**Exercise**
Sort through the entries below and pull out lines containing the word "Thrifty".
<<<<
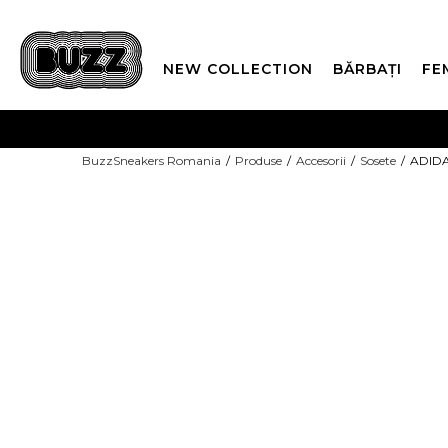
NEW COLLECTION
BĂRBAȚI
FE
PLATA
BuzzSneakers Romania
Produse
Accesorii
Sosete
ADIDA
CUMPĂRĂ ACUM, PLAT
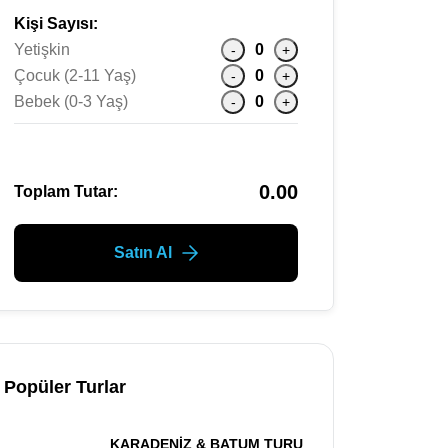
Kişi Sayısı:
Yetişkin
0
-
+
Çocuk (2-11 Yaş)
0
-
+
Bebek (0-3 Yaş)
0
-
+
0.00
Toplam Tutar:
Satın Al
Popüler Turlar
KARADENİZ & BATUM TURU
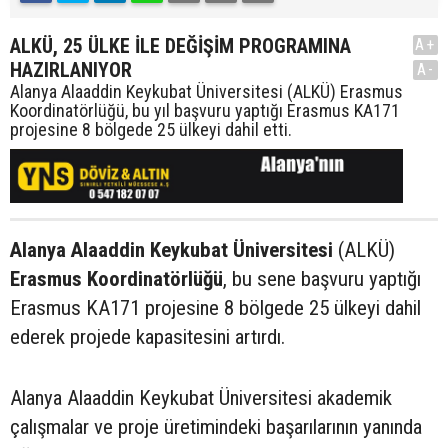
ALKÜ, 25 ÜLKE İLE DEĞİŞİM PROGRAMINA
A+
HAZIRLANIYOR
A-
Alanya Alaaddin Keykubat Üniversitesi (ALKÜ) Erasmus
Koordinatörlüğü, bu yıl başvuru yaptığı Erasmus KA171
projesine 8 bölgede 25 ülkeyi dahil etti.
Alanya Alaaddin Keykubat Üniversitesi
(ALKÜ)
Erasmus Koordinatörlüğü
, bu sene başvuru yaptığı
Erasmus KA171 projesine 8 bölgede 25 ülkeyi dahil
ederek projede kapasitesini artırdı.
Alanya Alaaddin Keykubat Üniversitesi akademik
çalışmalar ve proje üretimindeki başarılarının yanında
>>>>
<<<<
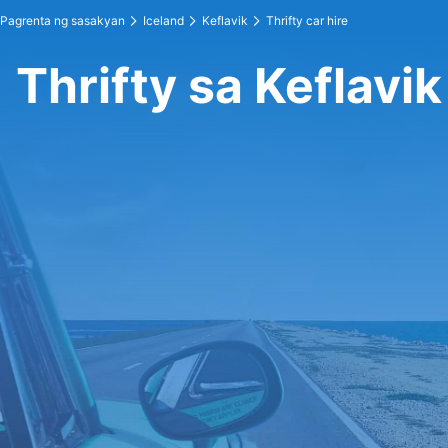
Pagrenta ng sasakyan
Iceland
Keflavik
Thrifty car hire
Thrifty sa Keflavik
>>>>
**Output for this task**
Thrifty car hire
Thrifty sa Keflavik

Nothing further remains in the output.